Make your own stories, games and animations with this block-based visual programming website. It's easy – we'll show you how.

The ability to code is an increasingly handy skill to have at your disposal. And for your children, it could set them on the path to a future career – perhaps in a job that hasn't even been created yet.

Give your kids an exciting change from their home-based schooling with an educational activity that looks and feels a lot more like gaming. Just follow this step-by-step guide to help your kids create their own short animation using beginner coding techniques. It's easy and fun, and will open up a world of possibilities for the kids to stay occupied, while expanding their creativity and stretching their imaginations as they create further projects.

How to code a basic fiery dragon scene

Preparing your workspace
Jump on the computer, preferably with a microphone and speakers, and surf your way to scratch.mit.edu. Click on 'Create' up the top, then close the video tutorial and select the bin icon next to the cat character (or 'Sprite1') to delete that tile. Now we can start afresh.

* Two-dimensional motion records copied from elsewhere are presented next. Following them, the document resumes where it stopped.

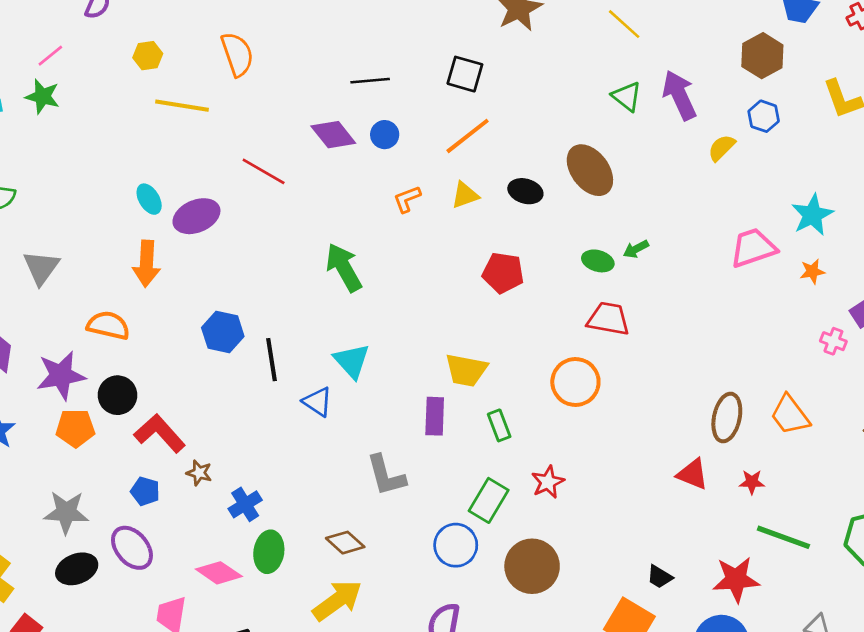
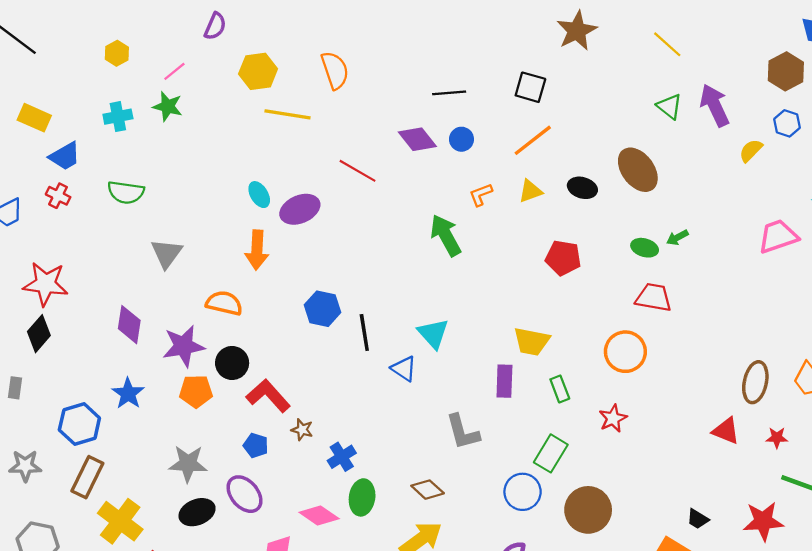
yellow hexagon: (148, 56) -> (258, 71), size x1.5
green arrow: (344, 268) -> (446, 235), moved
red star: (548, 482) -> (613, 418), moved

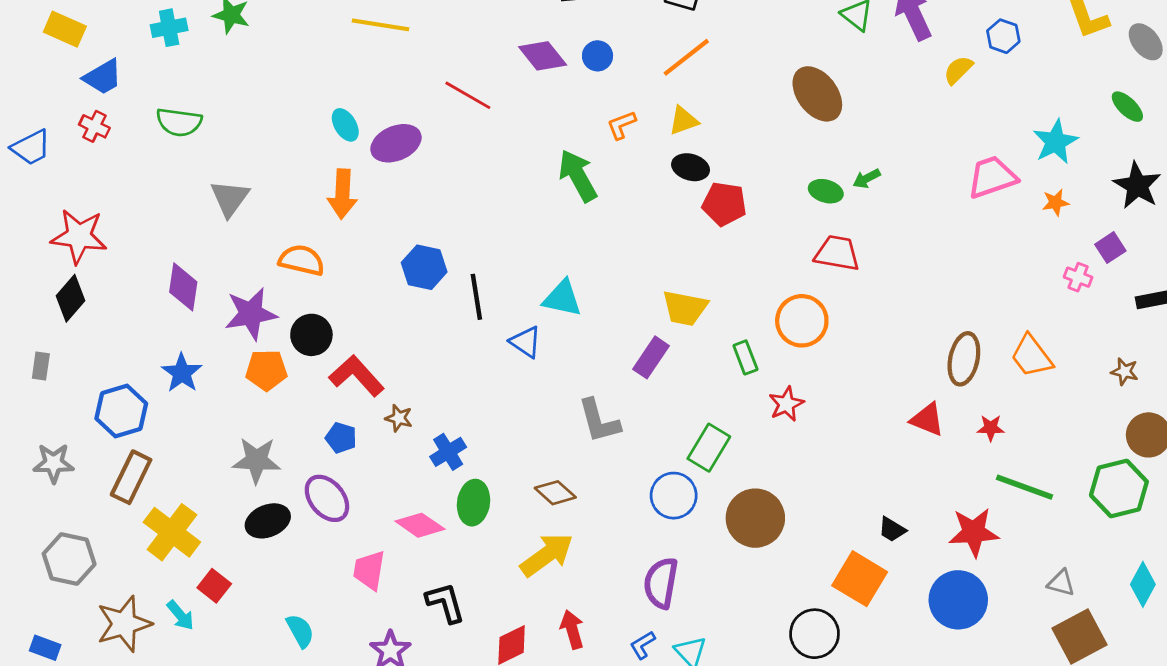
black ellipse: (582, 188) -> (691, 167), moved
cyan triangle: (433, 334) -> (562, 298), turned -36
purple rectangle: (504, 381) -> (651, 357), turned 32
green rectangle: (560, 389) -> (745, 357), moved

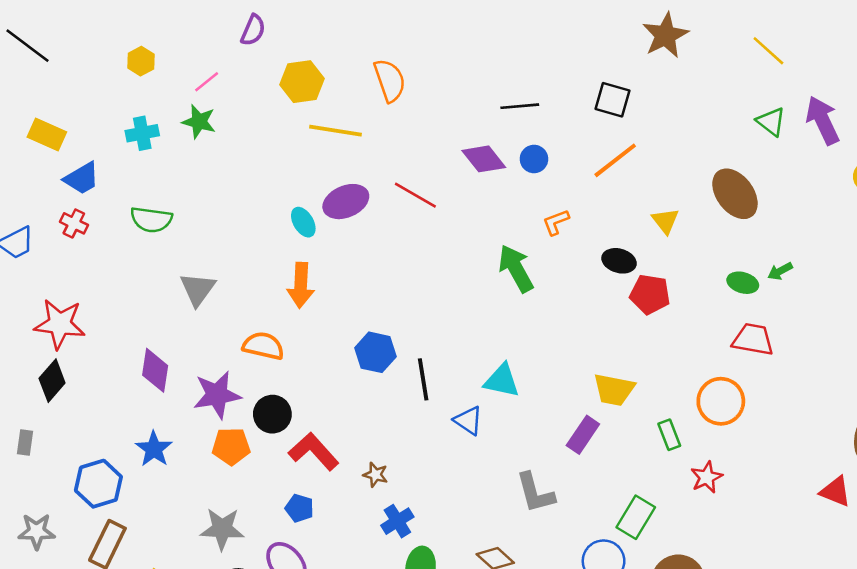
yellow triangle: (683, 121) -> (665, 221), moved, turned -48
purple ellipse: (396, 143) -> (346, 202), moved
brown star: (399, 418) -> (375, 475), moved

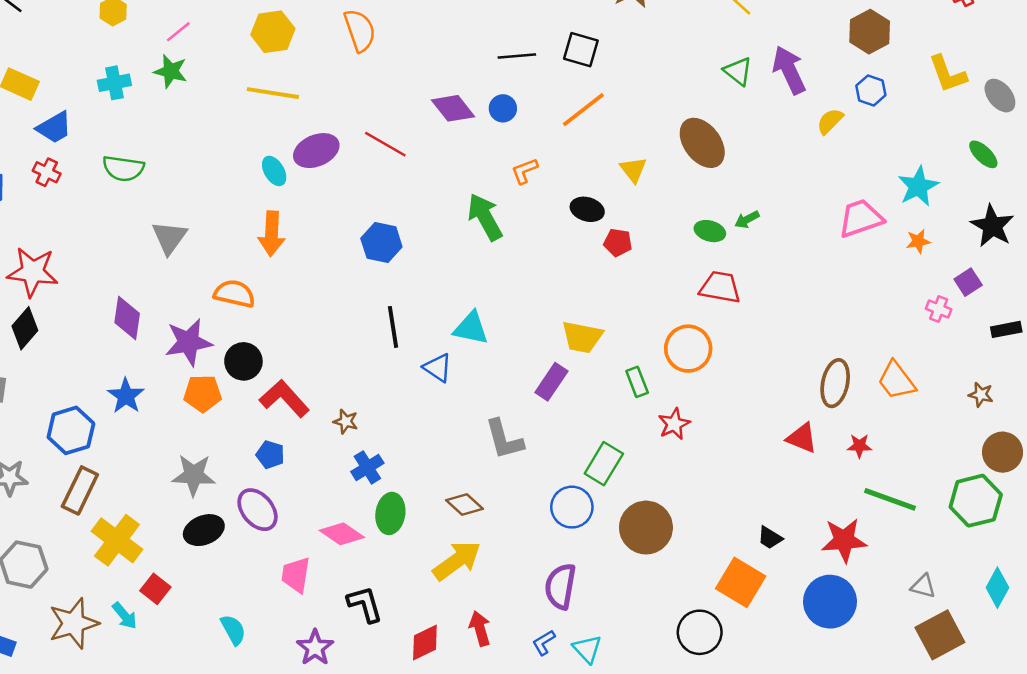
black line: (520, 106) -> (517, 56), moved
yellow line: (336, 131) -> (273, 93), moved
red pentagon: (650, 294) -> (618, 243), size x0.7
blue hexagon: (375, 352) -> (381, 243), moved

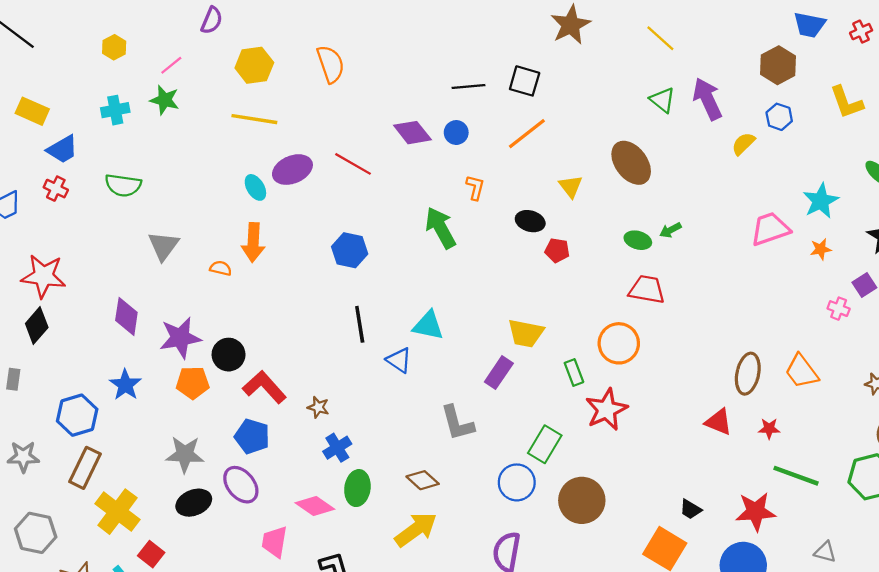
orange L-shape: (525, 171) -> (475, 187), turned 125
orange semicircle: (235, 294) -> (221, 268), moved, size x0.6
red star: (674, 424) -> (606, 410), size x1.5
blue pentagon: (270, 455) -> (252, 436), size x1.4

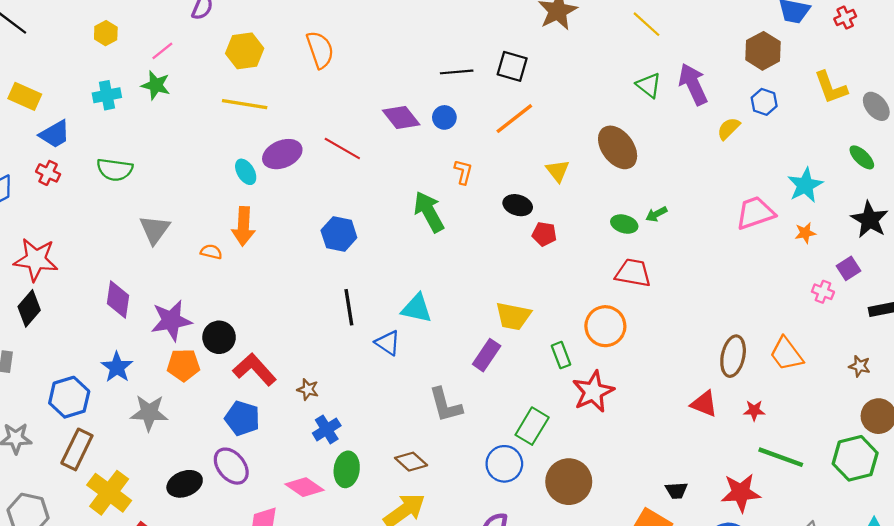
gray star: (185, 454) -> (149, 413), moved
black trapezoid: (691, 509) -> (676, 490), turned -35

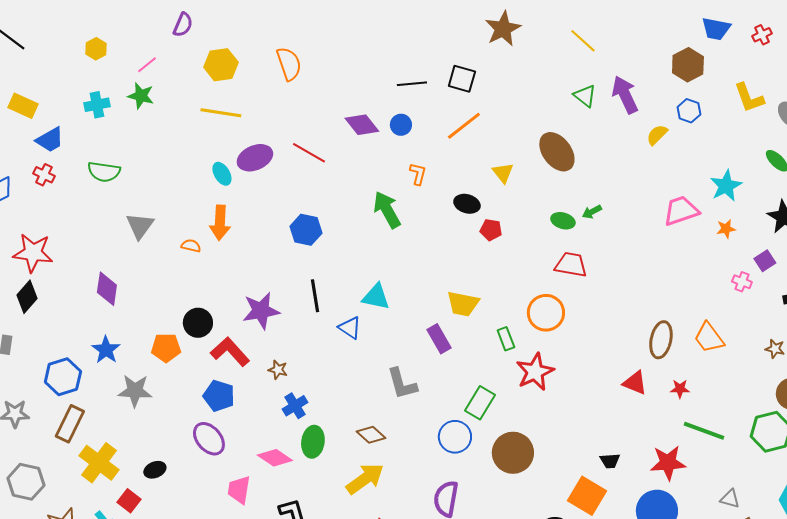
purple star: (171, 321) -> (261, 311), moved
purple rectangle: (487, 355) -> (439, 339), turned -64
black ellipse: (185, 484) -> (155, 470), moved, size x0.7

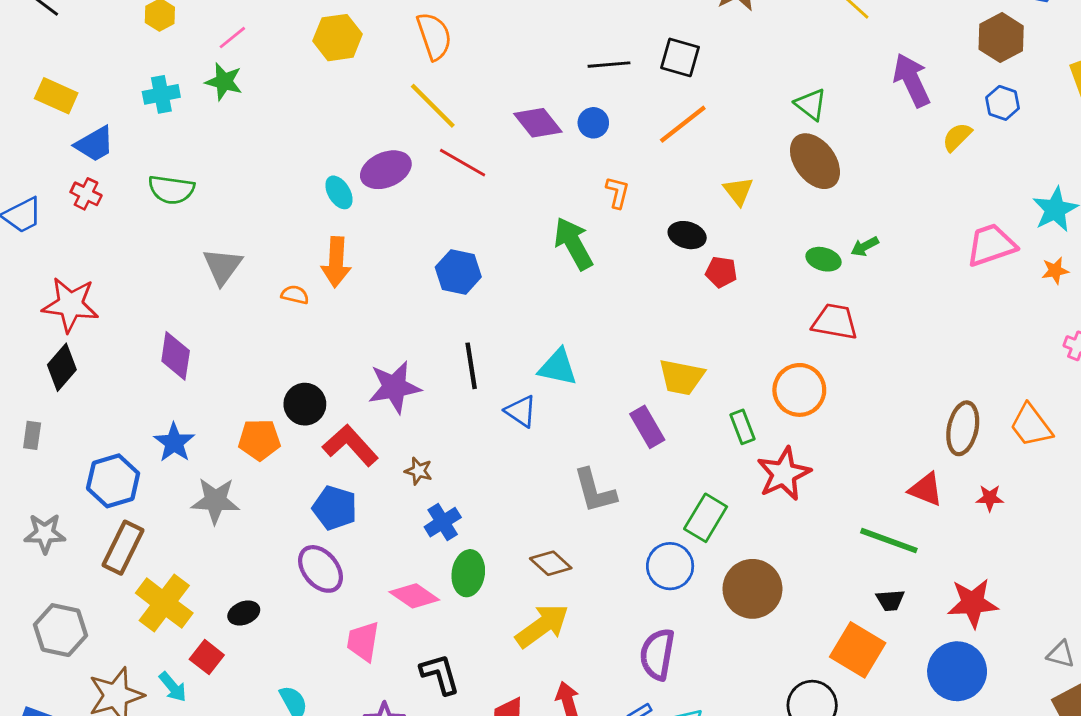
green triangle: (585, 96) -> (811, 104), moved
yellow line: (221, 113) -> (433, 106), moved, turned 36
green line: (704, 431) -> (889, 541), moved

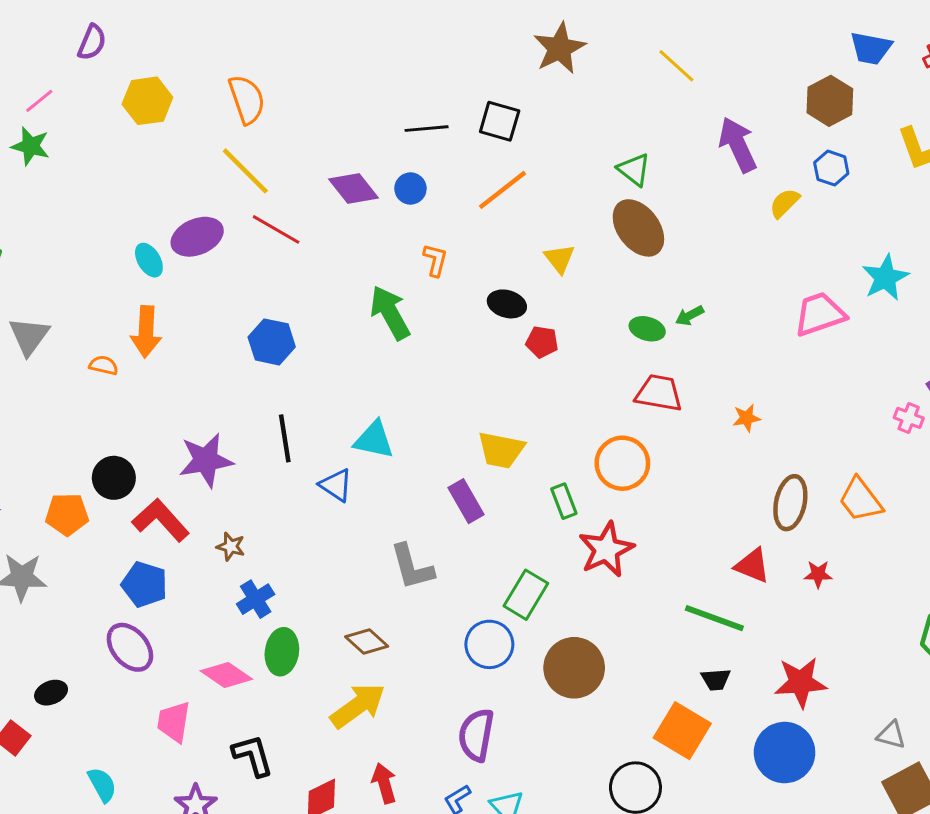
orange star: (1055, 271) -> (747, 418), moved

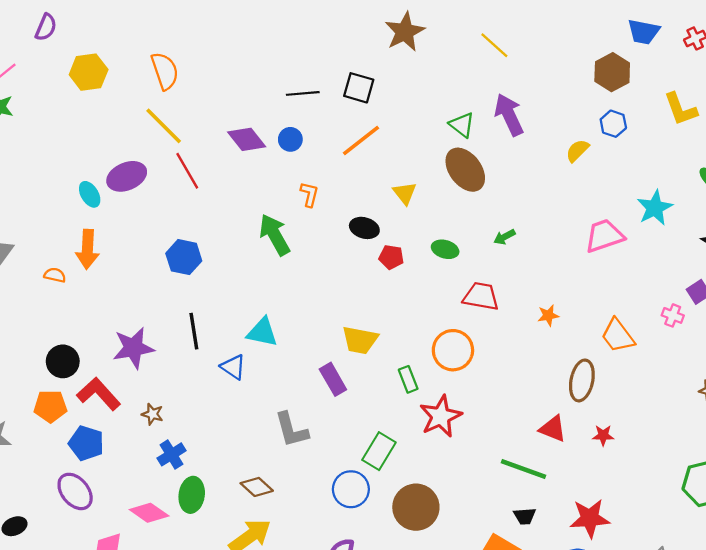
purple arrow: (738, 145) -> (509, 115), moved
red line: (276, 229) -> (187, 171), turned 30
green ellipse: (647, 329) -> (445, 249), moved
orange trapezoid: (861, 500) -> (618, 336), moved
orange pentagon: (67, 514) -> (50, 406), moved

Choosing your background and character
To pick a background, click on the blue circle at the bottom right of your screen with the landscape image on it. Let's choose 'Woods'. Next, we need to pick a character (or sprite). To do this, click on the other blue circle at the bottom right. Let's choose the 'Dragon'. Once that's done, move your dragon in the preview screen to wherever you think it looks best.

Deciding on your plan of attack
Dragons are best when they breathe fire, so how about we make our dragon do just that? We can do this by switching its costumes. Click on the 'Costumes' tab at the top left. You'll see that the dragon has three different poses – standing (costume 1), flying (costume 2) and breathing fire (costume 3). You can click on each of the poses to see them, but make sure you re-select costume 1 before moving to the next step. (Note: your dragon in the preview screen on the top right of your screen should be standing, not flying or breathing fire.)

Writing your code
Click on the 'Code' tab, also at the top left. Here you will see coloured buttons. Click on the purple 'Looks' button. There are many options to choose from, but we want our dragon to switch costumes. So, drag the 'switch costume to dragon-c' block into your workspace in the middle of the page. (This will make your dragon move into its cool fire-breathing pose!)

Adding a sound element
Click on the pink 'Sound' button. Drag the 'play sound Magic Spell until done' block into your workspace. Move it just under the purple costume block and it will snap into place. Click on the words 'Magic Spell' and other options will appear in a dropdown menu. Select 'record…'. Now, take a moment and think about what sound a dragon might make. What sound will your dragon make? When you are ready (and have practised your roar), click on the 'Record' button, make your sound and then click on the 'Stop recording' button. If you're happy with the result, click 'Save'. Click back on the 'Code' tab. Then, in the pink sound block in your workspace, click on the words 'Magic Spell' again and this time select your recording from the dropdown menu (it will probably be called 'recording1').

Putting on the finishing touch
Click again on the purple 'Looks' button on the left and drag another 'switch costume to dragon-c' block to your workspace. Move it just under the pink sound block, so it snaps into place as the third block. Click on the words 'dragon-c' and select 'dragon-a' from the dropdown menu. (This will make your dragon stop breathing fire. After all, you don't want it to burn down the entire woods, do you?)

Getting your animation ready to roll
Click on the light orange 'Events' button. Drag the 'when green flag clicked' block to your workspace and move it to the top (not the bottom this time) of your coding block.

It's time to watch (and hear) your masterpiece
And now let's see if your coding has worked. Will your dragon come to life? Click on the 'Full screen control' button (four arrows pointing outwards) above the preview screen, then click on the 'Go' button (green flag) for a full-screen animation. Looks good? Congratulations!

A homework task you'll actually enjoy
Now you know the basics, you can reorder or delete the blocks. For a fun challenge, try adding extra characters to your project and coding each one. Or, why not get adventurous and start a whole new scene? Good luck!